Semiconductors, often the first step in the supply chain for the tech world, now act as a similar leading indicator to the Dow Transports, says Hickey. A swing lower in the Dow Transportation index typically reflects slowing demand for freight and logistics services and signals an economic slowdown, so goes the 19th century Dow Theory. In Hickey's argument, a slowdown in chipmaker demand has implications for the modern-day economy.
His theory is borne out by the charts, with the two groups showing high correlation in recent years.
"If you look at all the large declines that we've seen during [in six years], mainly from the peak in 2015, from the peak last September, and even that short correction in January of last year, they were all preceded by pullbacks in the semiconductor group on a relative basis," said Hickey.
Most recently, the SMH semiconductor ETF underperformed the market from June and bottomed in October. Over that stretch, it tumbled 20 percent and preceded a similar drop from the S&P 500's September peak to its late December bottom.
The semis' "relative strength started weakening months before the broader market did, and then subsequently the relative strength for the semis versus the S&P 500 bottomed well ahead of the market as well, so it's been a great leading indicator of the forward returns for the broader market lately," said Hickey.
Semis' recent outperformance points to moves higher for the S&P 500, as well, he adds.

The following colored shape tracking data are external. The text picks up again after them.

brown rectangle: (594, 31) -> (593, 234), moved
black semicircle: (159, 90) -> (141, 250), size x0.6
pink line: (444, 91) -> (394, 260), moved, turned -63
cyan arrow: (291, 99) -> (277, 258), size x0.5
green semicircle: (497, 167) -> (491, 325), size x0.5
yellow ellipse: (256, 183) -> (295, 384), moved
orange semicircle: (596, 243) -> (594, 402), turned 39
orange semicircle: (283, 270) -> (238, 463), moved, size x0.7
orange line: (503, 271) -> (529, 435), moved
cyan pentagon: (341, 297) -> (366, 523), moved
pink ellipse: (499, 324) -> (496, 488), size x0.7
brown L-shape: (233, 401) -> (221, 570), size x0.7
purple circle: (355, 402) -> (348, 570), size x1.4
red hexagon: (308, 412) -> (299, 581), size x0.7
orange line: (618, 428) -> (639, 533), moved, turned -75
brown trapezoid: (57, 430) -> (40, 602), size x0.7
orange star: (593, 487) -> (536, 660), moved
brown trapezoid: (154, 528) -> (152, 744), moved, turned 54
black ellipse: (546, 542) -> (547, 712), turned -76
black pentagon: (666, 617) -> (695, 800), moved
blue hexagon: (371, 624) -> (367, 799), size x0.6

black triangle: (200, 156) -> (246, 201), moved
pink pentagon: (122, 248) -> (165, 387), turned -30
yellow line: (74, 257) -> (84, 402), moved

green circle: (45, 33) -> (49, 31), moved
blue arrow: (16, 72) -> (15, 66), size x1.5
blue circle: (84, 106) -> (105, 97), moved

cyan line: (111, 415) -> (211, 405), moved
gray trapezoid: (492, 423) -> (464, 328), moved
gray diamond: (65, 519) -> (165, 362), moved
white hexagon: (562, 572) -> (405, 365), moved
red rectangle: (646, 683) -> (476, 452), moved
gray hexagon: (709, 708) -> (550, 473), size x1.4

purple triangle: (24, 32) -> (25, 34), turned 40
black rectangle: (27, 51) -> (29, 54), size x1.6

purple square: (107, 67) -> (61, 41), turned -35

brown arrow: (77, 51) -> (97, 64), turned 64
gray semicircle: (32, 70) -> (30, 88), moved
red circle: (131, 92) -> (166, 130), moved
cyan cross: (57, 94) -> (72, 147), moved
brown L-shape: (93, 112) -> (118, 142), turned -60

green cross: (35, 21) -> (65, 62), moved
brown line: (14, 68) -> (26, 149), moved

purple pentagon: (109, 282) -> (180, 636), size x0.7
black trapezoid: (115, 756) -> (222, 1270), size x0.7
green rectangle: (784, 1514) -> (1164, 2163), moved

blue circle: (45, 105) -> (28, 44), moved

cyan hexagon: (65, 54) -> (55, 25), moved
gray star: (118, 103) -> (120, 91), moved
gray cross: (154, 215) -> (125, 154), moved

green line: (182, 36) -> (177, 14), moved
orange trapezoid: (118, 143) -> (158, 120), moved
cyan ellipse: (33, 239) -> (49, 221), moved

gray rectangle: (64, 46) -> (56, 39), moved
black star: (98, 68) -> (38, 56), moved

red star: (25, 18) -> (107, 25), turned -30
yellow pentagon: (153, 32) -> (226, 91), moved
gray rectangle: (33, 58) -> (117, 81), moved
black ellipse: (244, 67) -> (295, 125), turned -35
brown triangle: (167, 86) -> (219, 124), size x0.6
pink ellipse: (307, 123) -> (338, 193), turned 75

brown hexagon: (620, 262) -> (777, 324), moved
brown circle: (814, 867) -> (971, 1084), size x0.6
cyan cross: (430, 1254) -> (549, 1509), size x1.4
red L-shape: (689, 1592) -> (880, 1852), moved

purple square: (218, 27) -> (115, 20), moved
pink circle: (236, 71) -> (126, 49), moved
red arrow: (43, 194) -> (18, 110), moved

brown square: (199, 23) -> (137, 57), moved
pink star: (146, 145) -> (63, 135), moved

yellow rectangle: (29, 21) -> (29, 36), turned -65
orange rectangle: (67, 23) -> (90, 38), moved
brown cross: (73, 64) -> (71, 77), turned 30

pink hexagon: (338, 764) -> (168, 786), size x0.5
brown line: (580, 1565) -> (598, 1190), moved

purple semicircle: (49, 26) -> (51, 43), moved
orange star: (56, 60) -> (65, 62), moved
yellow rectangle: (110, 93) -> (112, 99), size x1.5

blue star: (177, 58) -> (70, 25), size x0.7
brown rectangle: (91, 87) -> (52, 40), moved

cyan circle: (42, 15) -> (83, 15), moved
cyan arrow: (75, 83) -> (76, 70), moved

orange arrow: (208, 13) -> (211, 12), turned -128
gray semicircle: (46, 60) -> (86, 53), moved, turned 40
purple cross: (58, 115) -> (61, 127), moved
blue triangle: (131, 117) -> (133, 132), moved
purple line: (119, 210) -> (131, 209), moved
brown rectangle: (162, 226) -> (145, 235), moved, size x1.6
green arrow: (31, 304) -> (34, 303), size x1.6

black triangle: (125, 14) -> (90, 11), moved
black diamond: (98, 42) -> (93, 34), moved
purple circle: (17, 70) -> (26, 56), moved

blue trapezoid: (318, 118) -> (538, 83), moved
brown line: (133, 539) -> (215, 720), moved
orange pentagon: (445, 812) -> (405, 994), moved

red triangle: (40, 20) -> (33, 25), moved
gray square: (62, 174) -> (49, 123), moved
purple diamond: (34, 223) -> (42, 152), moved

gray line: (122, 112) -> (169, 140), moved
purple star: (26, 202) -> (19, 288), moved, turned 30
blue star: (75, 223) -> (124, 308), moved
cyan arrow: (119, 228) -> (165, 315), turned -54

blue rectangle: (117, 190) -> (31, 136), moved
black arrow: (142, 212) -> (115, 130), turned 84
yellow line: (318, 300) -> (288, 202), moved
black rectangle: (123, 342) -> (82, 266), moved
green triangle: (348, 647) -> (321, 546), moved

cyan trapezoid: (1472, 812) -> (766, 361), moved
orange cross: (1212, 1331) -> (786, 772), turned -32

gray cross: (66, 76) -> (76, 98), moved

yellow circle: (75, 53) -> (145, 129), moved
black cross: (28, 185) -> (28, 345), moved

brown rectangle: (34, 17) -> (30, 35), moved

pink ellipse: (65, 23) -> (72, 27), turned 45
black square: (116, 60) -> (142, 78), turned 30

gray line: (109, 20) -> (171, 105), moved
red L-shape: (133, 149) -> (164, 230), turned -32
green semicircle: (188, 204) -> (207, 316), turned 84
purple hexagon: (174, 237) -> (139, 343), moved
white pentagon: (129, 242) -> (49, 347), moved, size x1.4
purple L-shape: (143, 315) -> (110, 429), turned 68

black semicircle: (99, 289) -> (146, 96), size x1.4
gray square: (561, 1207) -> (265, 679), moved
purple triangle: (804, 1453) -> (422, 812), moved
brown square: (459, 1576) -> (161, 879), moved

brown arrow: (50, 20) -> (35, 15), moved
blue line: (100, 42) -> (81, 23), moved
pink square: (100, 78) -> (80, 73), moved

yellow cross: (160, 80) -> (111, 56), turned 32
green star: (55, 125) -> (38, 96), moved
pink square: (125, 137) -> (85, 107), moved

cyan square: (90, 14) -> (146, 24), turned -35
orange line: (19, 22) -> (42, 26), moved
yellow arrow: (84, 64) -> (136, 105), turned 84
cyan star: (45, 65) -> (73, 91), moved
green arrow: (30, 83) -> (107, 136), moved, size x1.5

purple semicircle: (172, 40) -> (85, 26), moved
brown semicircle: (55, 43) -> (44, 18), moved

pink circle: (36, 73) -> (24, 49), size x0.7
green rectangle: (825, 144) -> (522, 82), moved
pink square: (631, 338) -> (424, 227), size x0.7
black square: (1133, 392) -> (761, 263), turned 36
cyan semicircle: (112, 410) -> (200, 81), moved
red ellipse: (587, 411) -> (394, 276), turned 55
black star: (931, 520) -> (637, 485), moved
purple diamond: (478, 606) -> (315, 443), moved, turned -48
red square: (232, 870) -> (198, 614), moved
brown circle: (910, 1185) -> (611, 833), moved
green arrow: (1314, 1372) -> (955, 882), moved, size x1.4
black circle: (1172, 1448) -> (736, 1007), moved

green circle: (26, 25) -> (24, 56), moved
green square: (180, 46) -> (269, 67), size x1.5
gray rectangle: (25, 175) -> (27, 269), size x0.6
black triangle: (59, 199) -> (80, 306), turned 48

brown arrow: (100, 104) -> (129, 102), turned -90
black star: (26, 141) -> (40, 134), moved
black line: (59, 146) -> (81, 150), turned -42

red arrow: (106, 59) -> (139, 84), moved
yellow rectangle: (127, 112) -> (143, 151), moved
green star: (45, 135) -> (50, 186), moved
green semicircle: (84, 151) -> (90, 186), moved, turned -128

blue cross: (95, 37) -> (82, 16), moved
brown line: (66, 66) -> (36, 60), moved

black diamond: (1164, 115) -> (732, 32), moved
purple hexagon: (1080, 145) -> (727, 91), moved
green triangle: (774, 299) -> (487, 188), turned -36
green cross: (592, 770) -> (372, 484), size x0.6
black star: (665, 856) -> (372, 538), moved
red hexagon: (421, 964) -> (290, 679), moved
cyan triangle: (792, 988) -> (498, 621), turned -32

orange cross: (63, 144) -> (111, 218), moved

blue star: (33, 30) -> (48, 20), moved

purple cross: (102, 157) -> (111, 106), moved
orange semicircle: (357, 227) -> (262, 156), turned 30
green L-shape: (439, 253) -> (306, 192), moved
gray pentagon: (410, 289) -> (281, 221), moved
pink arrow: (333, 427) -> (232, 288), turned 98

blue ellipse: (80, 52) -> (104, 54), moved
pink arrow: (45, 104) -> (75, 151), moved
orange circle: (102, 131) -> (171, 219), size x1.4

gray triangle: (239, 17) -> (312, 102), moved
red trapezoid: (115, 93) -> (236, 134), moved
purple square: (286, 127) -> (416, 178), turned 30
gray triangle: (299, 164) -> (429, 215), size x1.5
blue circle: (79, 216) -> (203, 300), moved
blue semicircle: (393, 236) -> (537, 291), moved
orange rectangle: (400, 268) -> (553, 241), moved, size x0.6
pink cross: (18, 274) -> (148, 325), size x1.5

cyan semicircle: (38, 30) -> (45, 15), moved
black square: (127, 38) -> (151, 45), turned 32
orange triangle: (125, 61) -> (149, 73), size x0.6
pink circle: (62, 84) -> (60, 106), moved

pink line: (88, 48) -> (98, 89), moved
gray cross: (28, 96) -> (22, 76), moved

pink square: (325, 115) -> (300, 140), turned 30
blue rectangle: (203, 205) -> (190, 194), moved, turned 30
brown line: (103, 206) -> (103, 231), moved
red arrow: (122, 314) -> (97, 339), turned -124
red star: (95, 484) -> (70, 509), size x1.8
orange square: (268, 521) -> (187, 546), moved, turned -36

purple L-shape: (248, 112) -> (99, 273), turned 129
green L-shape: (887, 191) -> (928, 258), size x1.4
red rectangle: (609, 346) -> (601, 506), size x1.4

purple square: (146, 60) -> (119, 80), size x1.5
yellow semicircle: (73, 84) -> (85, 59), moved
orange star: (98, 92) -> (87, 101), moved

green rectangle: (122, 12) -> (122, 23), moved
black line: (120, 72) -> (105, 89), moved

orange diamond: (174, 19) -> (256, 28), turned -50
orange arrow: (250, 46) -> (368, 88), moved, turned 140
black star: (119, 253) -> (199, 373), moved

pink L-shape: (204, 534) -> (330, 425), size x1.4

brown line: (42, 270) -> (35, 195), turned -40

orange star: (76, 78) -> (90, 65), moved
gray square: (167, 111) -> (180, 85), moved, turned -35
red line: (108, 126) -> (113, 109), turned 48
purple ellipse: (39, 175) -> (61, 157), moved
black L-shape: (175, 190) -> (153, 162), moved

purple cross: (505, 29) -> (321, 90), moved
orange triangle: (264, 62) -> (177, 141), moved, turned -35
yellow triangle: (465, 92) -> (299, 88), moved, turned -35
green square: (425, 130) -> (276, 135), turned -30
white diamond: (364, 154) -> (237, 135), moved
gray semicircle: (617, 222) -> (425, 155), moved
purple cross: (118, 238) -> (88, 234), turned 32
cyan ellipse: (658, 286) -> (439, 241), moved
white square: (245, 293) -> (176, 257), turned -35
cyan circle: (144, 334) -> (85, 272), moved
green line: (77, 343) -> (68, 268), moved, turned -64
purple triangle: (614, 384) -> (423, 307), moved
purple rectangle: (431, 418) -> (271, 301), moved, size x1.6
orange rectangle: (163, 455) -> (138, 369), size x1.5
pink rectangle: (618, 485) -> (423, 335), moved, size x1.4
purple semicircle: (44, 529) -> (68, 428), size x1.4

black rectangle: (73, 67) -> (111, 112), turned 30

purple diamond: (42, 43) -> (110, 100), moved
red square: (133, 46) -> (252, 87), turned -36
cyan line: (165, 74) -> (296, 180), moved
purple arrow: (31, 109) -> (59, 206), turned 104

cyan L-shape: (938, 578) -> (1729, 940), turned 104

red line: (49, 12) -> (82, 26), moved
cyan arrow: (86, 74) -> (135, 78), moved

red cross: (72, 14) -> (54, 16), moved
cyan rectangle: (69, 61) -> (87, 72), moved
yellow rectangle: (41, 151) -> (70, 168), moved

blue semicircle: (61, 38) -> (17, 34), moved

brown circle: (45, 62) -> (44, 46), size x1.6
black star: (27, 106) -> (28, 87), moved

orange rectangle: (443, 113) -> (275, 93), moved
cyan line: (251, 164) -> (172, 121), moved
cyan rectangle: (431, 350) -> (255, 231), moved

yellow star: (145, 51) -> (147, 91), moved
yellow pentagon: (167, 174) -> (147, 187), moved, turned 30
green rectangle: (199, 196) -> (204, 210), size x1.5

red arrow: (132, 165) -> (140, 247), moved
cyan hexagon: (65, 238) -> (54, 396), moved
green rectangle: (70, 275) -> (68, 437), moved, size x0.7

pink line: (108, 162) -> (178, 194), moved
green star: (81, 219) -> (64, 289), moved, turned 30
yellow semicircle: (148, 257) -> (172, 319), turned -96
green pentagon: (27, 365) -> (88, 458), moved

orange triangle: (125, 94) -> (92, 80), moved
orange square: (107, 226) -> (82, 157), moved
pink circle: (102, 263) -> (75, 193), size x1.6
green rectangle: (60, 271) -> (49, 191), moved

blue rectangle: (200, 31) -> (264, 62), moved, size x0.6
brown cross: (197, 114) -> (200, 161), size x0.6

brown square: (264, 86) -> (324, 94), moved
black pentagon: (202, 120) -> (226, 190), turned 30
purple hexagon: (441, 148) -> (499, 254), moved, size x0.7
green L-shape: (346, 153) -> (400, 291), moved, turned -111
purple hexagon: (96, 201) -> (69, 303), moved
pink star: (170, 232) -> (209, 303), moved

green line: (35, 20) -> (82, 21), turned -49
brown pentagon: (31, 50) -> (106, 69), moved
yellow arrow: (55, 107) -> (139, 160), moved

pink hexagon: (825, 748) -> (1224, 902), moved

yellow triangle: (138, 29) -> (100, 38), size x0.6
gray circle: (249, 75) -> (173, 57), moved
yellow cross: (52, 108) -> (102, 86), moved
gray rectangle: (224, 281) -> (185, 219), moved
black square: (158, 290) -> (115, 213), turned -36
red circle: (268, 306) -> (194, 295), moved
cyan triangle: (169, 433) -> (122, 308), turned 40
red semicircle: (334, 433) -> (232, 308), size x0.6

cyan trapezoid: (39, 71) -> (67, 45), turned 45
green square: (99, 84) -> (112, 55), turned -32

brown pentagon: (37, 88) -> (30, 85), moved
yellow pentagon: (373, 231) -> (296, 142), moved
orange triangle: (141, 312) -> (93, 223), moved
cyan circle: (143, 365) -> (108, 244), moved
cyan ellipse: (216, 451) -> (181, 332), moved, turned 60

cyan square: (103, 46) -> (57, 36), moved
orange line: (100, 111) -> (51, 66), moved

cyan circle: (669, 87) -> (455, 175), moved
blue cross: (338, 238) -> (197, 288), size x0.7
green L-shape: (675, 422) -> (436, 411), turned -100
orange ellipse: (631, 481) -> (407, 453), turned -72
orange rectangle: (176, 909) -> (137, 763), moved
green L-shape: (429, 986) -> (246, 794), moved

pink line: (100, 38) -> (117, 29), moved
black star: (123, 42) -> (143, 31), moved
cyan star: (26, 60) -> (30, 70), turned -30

"Right now it's in good shape. We've seen it hit new highs on a relative basis for the year," said Hickey. "As long as you continue to see that trend of outperformance continue, it bodes well for the broader market. And then when you start to see it falter, that's the time to maybe become a little bit more cautious. But at this point, the peaks aren't coincident with each other. Semis have been a clear leader."
The SMH ETF is up 23 percent this year, far better than the 13 percent increase on the S&P 500. It has risen 4 percent this month.